選挙中、ニセの検問に注意


地球だより

 フィリピンでは5月の中間選挙に向け、徐々に緊張を帯びてきた。日本でも選挙に演説合戦などは付き物だが、フィリピンでは銃弾や手榴弾(りゅうだん)が飛び交う選挙戦が繰り広げられるため、地域によっては治安が著しく悪化するのだ。

 このほど中央選管は1月13日に選挙期間に入ったことを受け、各地に設置される検問についての注意を呼び掛けた。検問は主に一般市民の拳銃の持ち運びを禁止する銃規制を徹底させるためのものだが、治安が著しく悪い地域では候補者の暗殺などを未然に防ぐ意味合いもある。

 そして中央選管が呼び掛ける注意とは、ニセの検問に関するものだ。驚くべきことにニセの検問を設置して車両を停車させ、悪さを働くニセ警官が出没するという。

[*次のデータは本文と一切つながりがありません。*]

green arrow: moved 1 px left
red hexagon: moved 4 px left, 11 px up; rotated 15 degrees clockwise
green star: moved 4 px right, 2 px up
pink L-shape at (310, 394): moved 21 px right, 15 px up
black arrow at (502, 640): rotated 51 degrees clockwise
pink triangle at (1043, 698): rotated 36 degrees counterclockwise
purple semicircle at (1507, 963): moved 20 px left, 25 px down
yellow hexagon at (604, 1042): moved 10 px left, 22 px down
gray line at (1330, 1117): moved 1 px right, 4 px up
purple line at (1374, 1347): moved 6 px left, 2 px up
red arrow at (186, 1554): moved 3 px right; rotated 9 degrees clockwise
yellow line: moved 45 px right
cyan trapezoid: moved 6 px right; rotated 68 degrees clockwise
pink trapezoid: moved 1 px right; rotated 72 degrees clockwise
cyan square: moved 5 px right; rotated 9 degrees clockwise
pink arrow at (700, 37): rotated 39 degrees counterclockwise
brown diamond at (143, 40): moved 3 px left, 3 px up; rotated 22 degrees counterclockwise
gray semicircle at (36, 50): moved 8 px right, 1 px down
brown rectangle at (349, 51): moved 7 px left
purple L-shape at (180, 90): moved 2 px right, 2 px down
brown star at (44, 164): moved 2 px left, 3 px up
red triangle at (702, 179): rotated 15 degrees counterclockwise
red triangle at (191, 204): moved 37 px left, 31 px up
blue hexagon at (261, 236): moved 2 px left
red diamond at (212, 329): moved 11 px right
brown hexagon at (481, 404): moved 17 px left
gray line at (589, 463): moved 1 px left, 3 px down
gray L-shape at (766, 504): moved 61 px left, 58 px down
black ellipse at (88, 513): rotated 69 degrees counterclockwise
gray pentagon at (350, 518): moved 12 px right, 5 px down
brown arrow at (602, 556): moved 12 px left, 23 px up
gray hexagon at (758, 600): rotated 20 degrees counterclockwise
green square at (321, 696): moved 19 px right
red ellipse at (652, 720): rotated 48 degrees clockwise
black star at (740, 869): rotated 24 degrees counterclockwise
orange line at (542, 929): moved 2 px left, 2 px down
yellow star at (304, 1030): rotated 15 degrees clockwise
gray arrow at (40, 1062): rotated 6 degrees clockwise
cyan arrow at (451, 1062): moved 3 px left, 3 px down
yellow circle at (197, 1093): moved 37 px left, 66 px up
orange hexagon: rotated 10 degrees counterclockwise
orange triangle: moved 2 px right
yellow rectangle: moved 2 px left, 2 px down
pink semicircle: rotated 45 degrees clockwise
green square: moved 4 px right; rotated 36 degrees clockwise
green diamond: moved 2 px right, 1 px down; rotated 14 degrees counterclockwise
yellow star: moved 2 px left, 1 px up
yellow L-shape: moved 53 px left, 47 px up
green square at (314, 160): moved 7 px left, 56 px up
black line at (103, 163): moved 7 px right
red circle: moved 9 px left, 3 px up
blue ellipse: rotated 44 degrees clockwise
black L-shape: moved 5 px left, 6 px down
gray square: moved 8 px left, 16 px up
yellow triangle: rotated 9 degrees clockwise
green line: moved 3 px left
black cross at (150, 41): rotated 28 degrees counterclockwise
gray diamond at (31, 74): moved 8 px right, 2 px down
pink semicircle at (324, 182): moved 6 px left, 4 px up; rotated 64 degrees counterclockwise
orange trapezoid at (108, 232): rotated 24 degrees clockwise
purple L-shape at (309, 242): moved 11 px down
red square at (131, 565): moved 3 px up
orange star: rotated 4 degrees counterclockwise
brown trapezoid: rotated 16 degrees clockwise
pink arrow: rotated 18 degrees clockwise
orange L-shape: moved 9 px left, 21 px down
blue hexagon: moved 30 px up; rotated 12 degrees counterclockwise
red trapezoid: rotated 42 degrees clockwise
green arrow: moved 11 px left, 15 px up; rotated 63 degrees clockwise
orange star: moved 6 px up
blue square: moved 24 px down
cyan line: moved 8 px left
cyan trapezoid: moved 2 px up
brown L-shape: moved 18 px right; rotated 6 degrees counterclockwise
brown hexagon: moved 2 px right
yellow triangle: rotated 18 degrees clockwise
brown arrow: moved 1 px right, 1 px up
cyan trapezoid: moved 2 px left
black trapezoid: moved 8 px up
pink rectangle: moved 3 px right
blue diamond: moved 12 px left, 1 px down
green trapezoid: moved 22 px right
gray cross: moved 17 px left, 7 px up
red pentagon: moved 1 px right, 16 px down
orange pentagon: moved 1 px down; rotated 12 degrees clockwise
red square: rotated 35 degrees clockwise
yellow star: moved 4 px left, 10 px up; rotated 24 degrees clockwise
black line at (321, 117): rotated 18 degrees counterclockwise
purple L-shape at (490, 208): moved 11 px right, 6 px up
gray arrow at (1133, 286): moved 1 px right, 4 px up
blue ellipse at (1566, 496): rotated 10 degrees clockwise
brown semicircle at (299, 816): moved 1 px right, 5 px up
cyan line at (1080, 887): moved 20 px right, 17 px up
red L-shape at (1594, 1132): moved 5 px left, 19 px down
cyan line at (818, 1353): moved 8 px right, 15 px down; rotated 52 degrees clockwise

 見分け方についてだが、正規の検問では明るい場所に設置された大きな表示板に、担当する警官と選管職員の名前を記す必要がある。

 また、検問を行う警官も正式な制服を着用する義務があり、サンダルやスニーカーなどを履いている場合はニセ警官の可能性があるというのだ。

 さらに、検問の警官は車外から目視するだけで、運転手にドアやトランクを開けさせる権限はないことも強調した。

 これは悪徳警官が違法薬物などをトランクに放り込んで、無実の市民を容疑者に仕立て上げ、恐喝する「セットアップ」という手口が、以前、問題になったためだ。治安維持のための検問までが、犯罪に利用されてしまうのがフィリピンの現状だ。